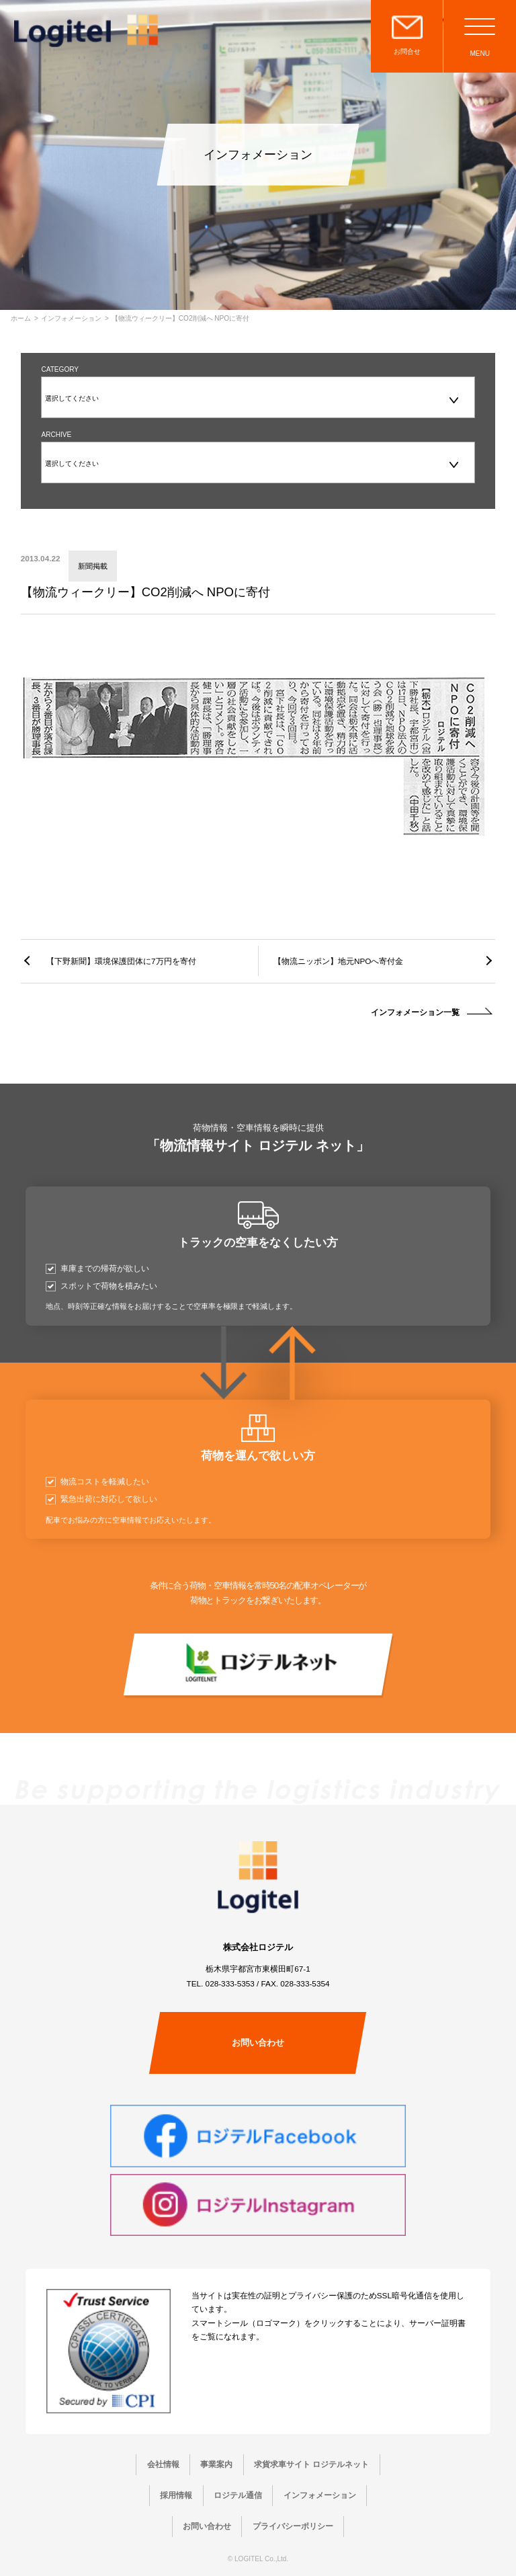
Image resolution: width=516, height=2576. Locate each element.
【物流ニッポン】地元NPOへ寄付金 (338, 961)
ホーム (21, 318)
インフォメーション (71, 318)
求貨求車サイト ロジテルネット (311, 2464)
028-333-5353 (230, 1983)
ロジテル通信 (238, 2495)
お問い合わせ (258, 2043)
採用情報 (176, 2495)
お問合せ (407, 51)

□ □ □ □

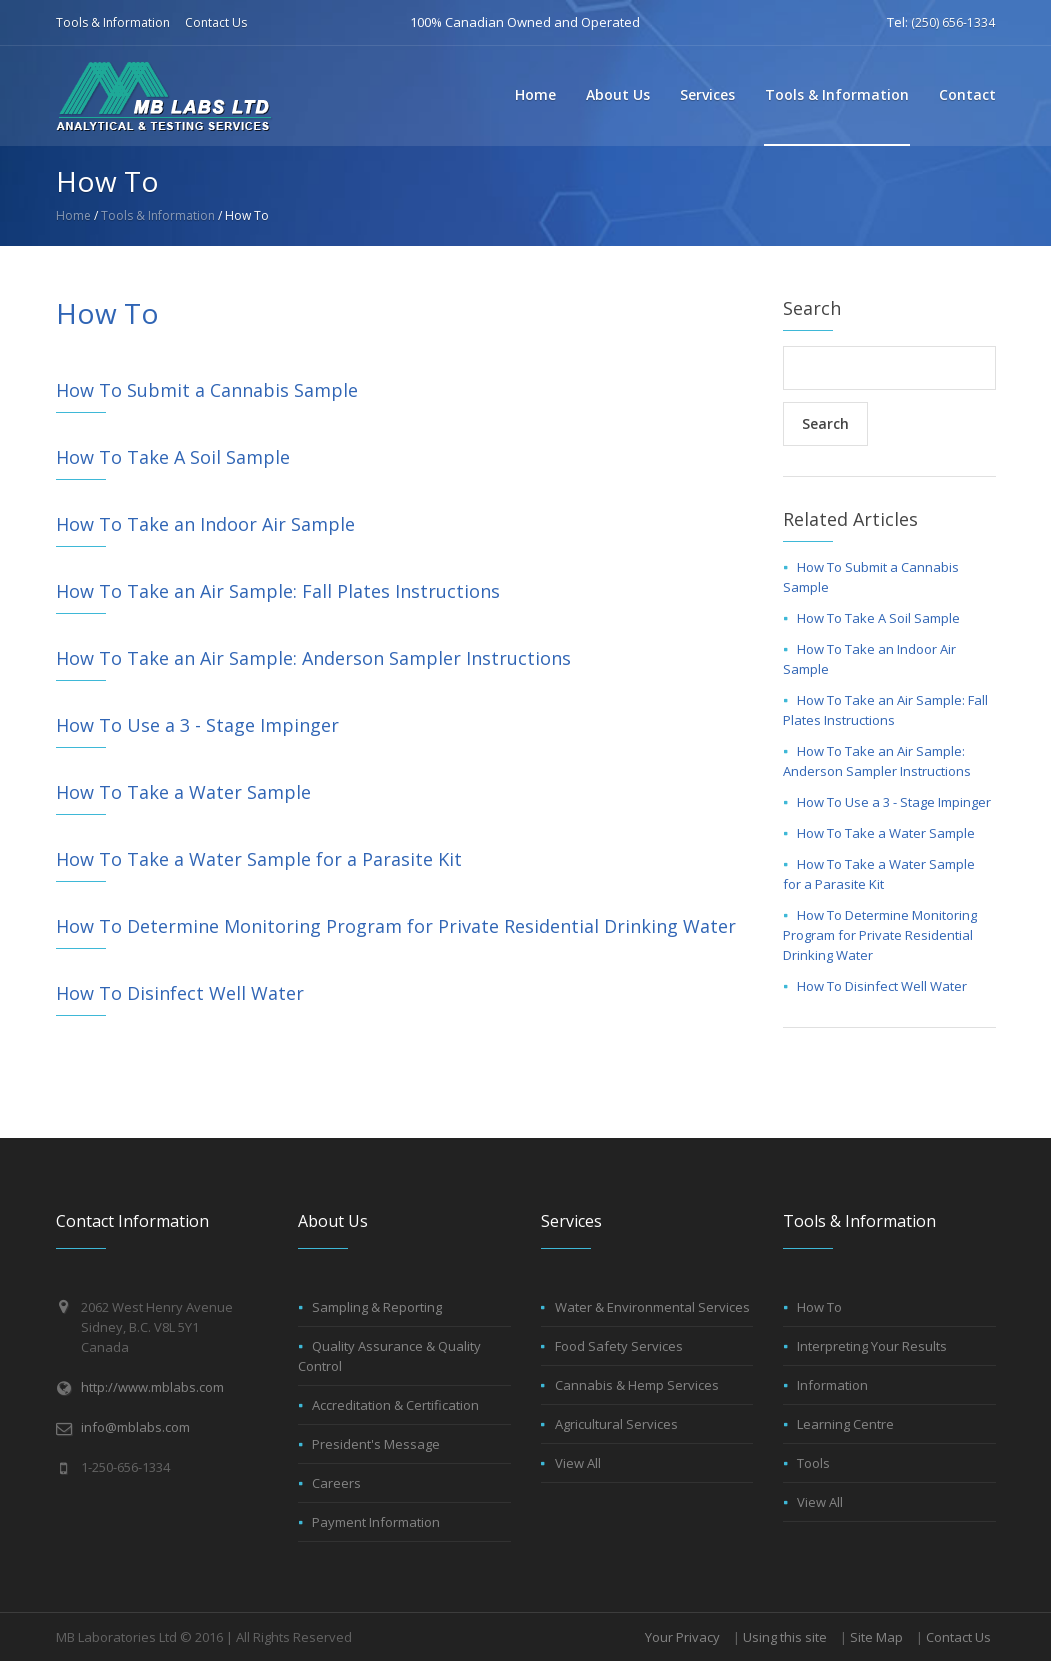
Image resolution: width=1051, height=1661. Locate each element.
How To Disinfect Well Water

□ □ □ □

(BRIEF) Each line of the data that holds "width" should be copied.

(RESULT OF THIS TASK)
Image resolution: width=516, height=2576. Locate each element.
Image resolution: width=1051, height=1661. Locate each element.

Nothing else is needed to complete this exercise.